Hidden in Plain Sight: Epidemiological Signals in Routine Laboratory Data

Public health monitoring traditionally relies on active reporting from diverse data sources, including clinical and administrative data, disease registries, and population-based surveys. Yet these surveillance methods often face challenges such as incomplete reporting, time lags, and variable population coverage. Meanwhile, diagnostic laboratories routinely generate vast volumes of operational data that are currently untapped for public health monitoring. As these data are not collected for scientific inquiry or population-level surveillance, they often lack formal validation and may contain sensitive information. We developed a Bayesian hierarchical model to decompose aggregated laboratory assay volume data for 1.1 billion clinician-ordered assays across the U.S. from October 2019 to March 2023 into interpretable epidemiological and health system signals. The signals generated by these models were compared with known perturbances to health systems, such as the COVID-19 pandemic. The method does not rely on assay outcomes or individual-level data, providing quantitative signals of epidemiological trends and health system responses while protecting both the privacy of patients and commercially sensitive information.
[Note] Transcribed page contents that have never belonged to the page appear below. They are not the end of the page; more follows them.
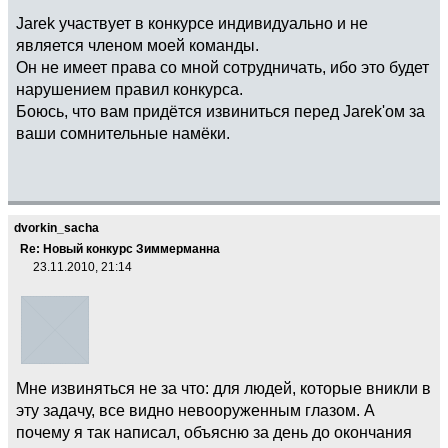
Jarek участвует в конкурсе индивидуально и не
является членом моей команды.
Он не имеет права со мной сотрудничать, ибо это будет
нарушением правил конкурса.
Боюсь, что вам придётся извиниться перед Jarek'ом за
ваши сомнительные намёки.
dvorkin_sacha
Re: Новый конкурс Зиммерманна
23.11.2010, 21:14
Мне извиняться не за что: для людей, которые вникли в
эту задачу, все видно невооруженным глазом. А
почему я так написал, объясню за день до окончания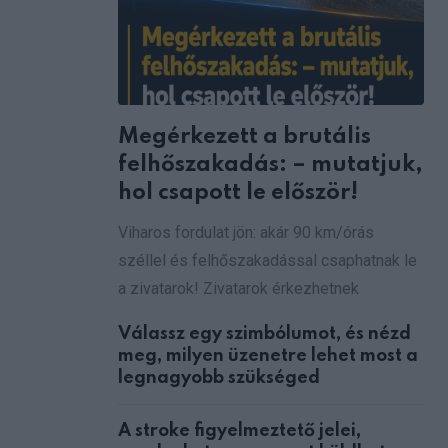
Megérkezett a brutális
felhőszakadás: – mutatjuk,
hol csapott le először!
Viharos fordulat jön: akár 90 km/órás
széllel és felhőszakadással csaphatnak le
a zivatarok! Zivatarok érkezhetnek
Válassz egy szimbólumot, és nézd
meg, milyen üzenetre lehet most a
legnagyobb szükséged
A stroke figyelmeztető jelei,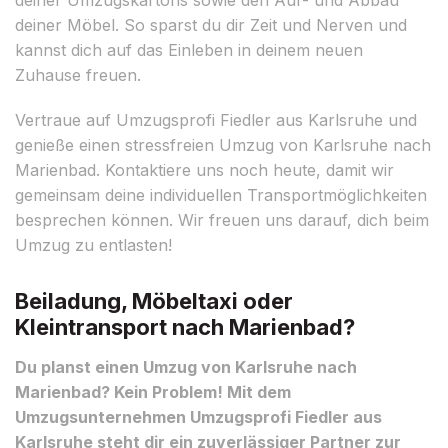
deiner Möbel. So sparst du dir Zeit und Nerven und
kannst dich auf das Einleben in deinem neuen
Zuhause freuen.
Vertraue auf Umzugsprofi Fiedler aus Karlsruhe und
genieße einen stressfreien Umzug von Karlsruhe nach
Marienbad. Kontaktiere uns noch heute, damit wir
gemeinsam deine individuellen Transportmöglichkeiten
besprechen können. Wir freuen uns darauf, dich beim
Umzug zu entlasten!
Beiladung, Möbeltaxi oder
Kleintransport nach Marienbad?
Du planst einen Umzug von Karlsruhe nach
Marienbad? Kein Problem! Mit dem
Umzugsunternehmen Umzugsprofi Fiedler aus
Karlsruhe steht dir ein zuverlässiger Partner zur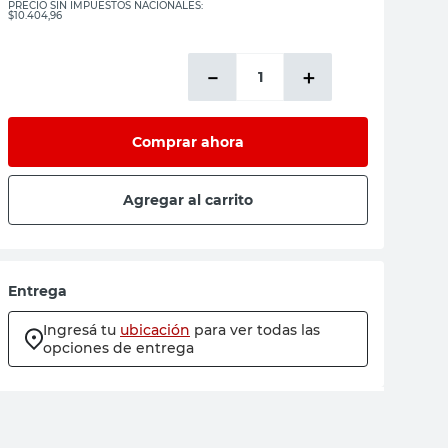
PRECIO SIN IMPUESTOS NACIONALES:
$10.404,96
－
＋
Comprar ahora
Agregar al carrito
Entrega
Ingresá tu
ubicación
para ver todas las
opciones de entrega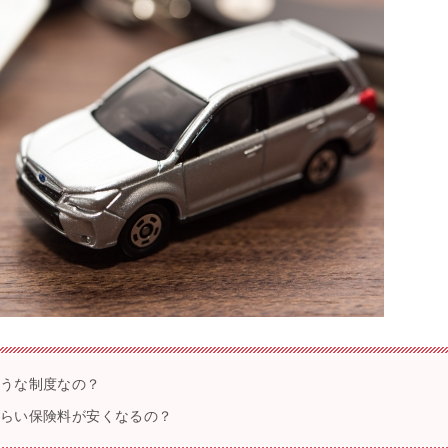
ような制度なの？
ぐらい保険料が安くなるの？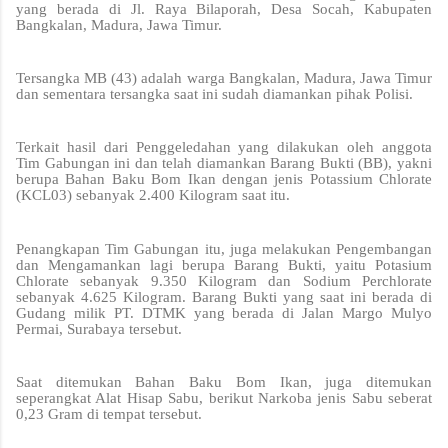
yang berada di Jl. Raya Bilaporah, Desa Socah, Kabupaten
Bangkalan, Madura, Jawa Timur.
Tersangka MB (43) adalah warga Bangkalan, Madura, Jawa Timur
dan sementara tersangka saat ini sudah diamankan pihak Polisi.
Terkait hasil dari Penggeledahan yang dilakukan oleh anggota
Tim Gabungan ini dan telah diamankan Barang Bukti (BB), yakni
berupa Bahan Baku Bom Ikan dengan jenis Potassium Chlorate
(KCL03) sebanyak 2.400 Kilogram saat itu.
Penangkapan Tim Gabungan itu, juga melakukan Pengembangan
dan Mengamankan lagi berupa Barang Bukti, yaitu Potasium
Chlorate sebanyak 9.350 Kilogram dan Sodium Perchlorate
sebanyak 4.625 Kilogram. Barang Bukti yang saat ini berada di
Gudang milik PT. DTMK yang berada di Jalan Margo Mulyo
Permai, Surabaya tersebut.
Saat ditemukan Bahan Baku Bom Ikan, juga ditemukan
seperangkat Alat Hisap Sabu, berikut Narkoba jenis Sabu seberat
0,23 Gram di tempat tersebut.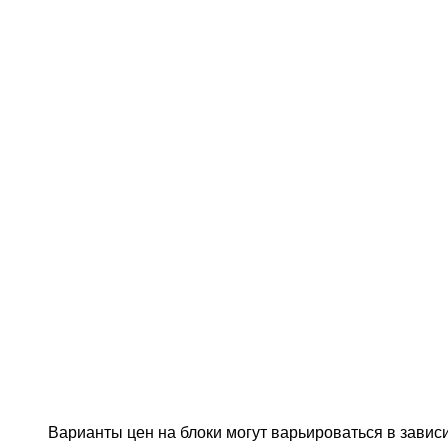
Варианты цен на блоки могут варьироваться в завис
Temporal analysis reveals qualitatively different responses of assay volumes to major public health events, identifying assays whose use paralleled surges in hospitalization rates during the COVID-19 pandemic documented through traditional public health reporting structures. This framework suggests that routine operational data can be used to augment traditional surveillance by identifying anomalous patterns for expert epidemiological investigation. To be truly effective, data from multiple vendors must be integrated to create a comprehensive real-time national or supranational public health surveillance platform.